Stranger also pleaded guilty to two misdemeanors: driving while abilities were impaired by drugs and operating a commercial motor vehicle while under the influence of alcohol.
In his plea, Stranger admitted to consuming a six-pack of beer and smoking marijuana before beginning his shift that afternoon. He also acknowledged that he was intoxicated at the time of the accident.
Stranger’s bus struck Michelle Evans, 21, on March 16 while she was crossing the street at the corner of Wait and Thurston Avenues. According to passengers riding the bus at the time of the accident, the bus was filled beyond capacity, partially obstructing Stranger’s view of the intersection.
According to TCAT General Manager Rod Ghearing, TCAT terminated Stranger after tests indicated that he was driving under the influence of alcohol during the shift.
Ghearing had no comment on the details of yesterday’s plea, due to “pending civil action.”
The Tompkins County District Attorney originally had charged Stranger with five counts: operating a commercial vehicle with a blood alcohol content between .04 and .07 percent, operating a commercial vehicle while under the influence of alcohol, operating a bus with passengers forward of the standing line, failing to use due care to a pedestrian and operating a bus within six hours of consuming an intoxicating liquor or drug.
Stranger is currently free on his own recognizance.
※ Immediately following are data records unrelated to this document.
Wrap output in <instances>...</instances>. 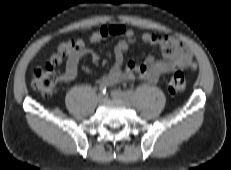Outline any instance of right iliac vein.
Listing matches in <instances>:
<instances>
[{"label": "right iliac vein", "mask_w": 231, "mask_h": 170, "mask_svg": "<svg viewBox=\"0 0 231 170\" xmlns=\"http://www.w3.org/2000/svg\"><path fill=\"white\" fill-rule=\"evenodd\" d=\"M104 99H105V96H104L103 94H99V95H98V101H99V102L104 101Z\"/></svg>", "instance_id": "obj_1"}]
</instances>
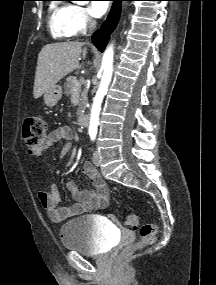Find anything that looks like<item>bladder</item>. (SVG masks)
<instances>
[{"mask_svg": "<svg viewBox=\"0 0 216 285\" xmlns=\"http://www.w3.org/2000/svg\"><path fill=\"white\" fill-rule=\"evenodd\" d=\"M60 239L67 250L85 255H102L113 245L114 230L96 216L84 215L61 226Z\"/></svg>", "mask_w": 216, "mask_h": 285, "instance_id": "1", "label": "bladder"}]
</instances>
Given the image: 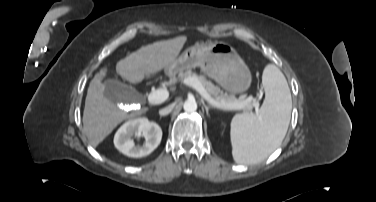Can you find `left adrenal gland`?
Instances as JSON below:
<instances>
[{"mask_svg": "<svg viewBox=\"0 0 376 202\" xmlns=\"http://www.w3.org/2000/svg\"><path fill=\"white\" fill-rule=\"evenodd\" d=\"M202 104H203V106L205 108L207 116L209 117V109L211 108V106H207L204 102H202Z\"/></svg>", "mask_w": 376, "mask_h": 202, "instance_id": "obj_1", "label": "left adrenal gland"}]
</instances>
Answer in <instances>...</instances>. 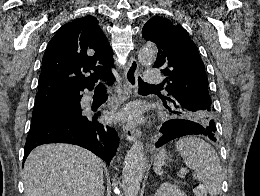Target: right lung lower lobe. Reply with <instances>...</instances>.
I'll list each match as a JSON object with an SVG mask.
<instances>
[{
  "label": "right lung lower lobe",
  "instance_id": "obj_1",
  "mask_svg": "<svg viewBox=\"0 0 260 196\" xmlns=\"http://www.w3.org/2000/svg\"><path fill=\"white\" fill-rule=\"evenodd\" d=\"M113 83L114 78H111ZM82 95L68 97L53 103V107L65 111L81 112L80 100ZM100 112L89 113L81 117L59 122L29 131L23 162L35 147L47 143H69L84 147L107 164L116 153L119 138L114 128L98 122Z\"/></svg>",
  "mask_w": 260,
  "mask_h": 196
}]
</instances>
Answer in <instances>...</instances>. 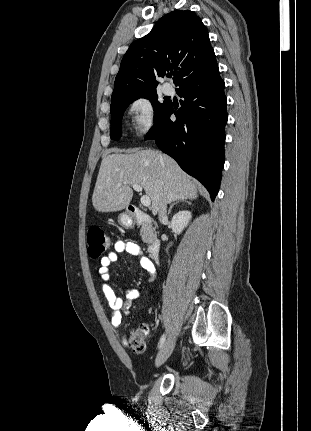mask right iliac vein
<instances>
[{"mask_svg": "<svg viewBox=\"0 0 311 431\" xmlns=\"http://www.w3.org/2000/svg\"><path fill=\"white\" fill-rule=\"evenodd\" d=\"M175 336H170L157 355L155 366H161L171 355L175 346Z\"/></svg>", "mask_w": 311, "mask_h": 431, "instance_id": "1", "label": "right iliac vein"}]
</instances>
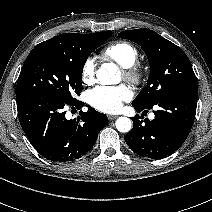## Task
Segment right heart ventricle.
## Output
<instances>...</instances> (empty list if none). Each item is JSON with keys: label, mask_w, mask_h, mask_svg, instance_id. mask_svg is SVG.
<instances>
[{"label": "right heart ventricle", "mask_w": 212, "mask_h": 212, "mask_svg": "<svg viewBox=\"0 0 212 212\" xmlns=\"http://www.w3.org/2000/svg\"><path fill=\"white\" fill-rule=\"evenodd\" d=\"M138 51L130 43L116 41L106 46L101 52V58L113 61L122 68L129 67L137 61Z\"/></svg>", "instance_id": "right-heart-ventricle-1"}]
</instances>
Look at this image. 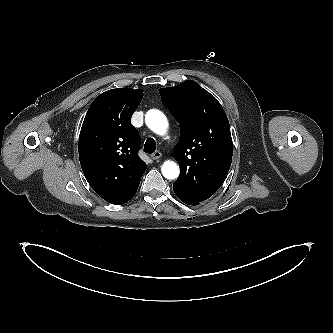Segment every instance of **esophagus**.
Instances as JSON below:
<instances>
[{
    "label": "esophagus",
    "mask_w": 333,
    "mask_h": 333,
    "mask_svg": "<svg viewBox=\"0 0 333 333\" xmlns=\"http://www.w3.org/2000/svg\"><path fill=\"white\" fill-rule=\"evenodd\" d=\"M162 153L160 151H155L154 153L151 154V158L153 160H158L159 158H161Z\"/></svg>",
    "instance_id": "obj_1"
}]
</instances>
His next court appearance will be his sentencing, set for Jan. 3. The maximum sentence he can receive is 16 months to four years, but jail time is not mandatory for any of the crimes to which he pleaded guilty.
“The prosecution indicated at the plea that it will recommend a sentence of one year local incarceration,” according to the District Attorney’s office.
The University, a partial owner of TCAT, had no comment on Stranger’s decision to plead guilty.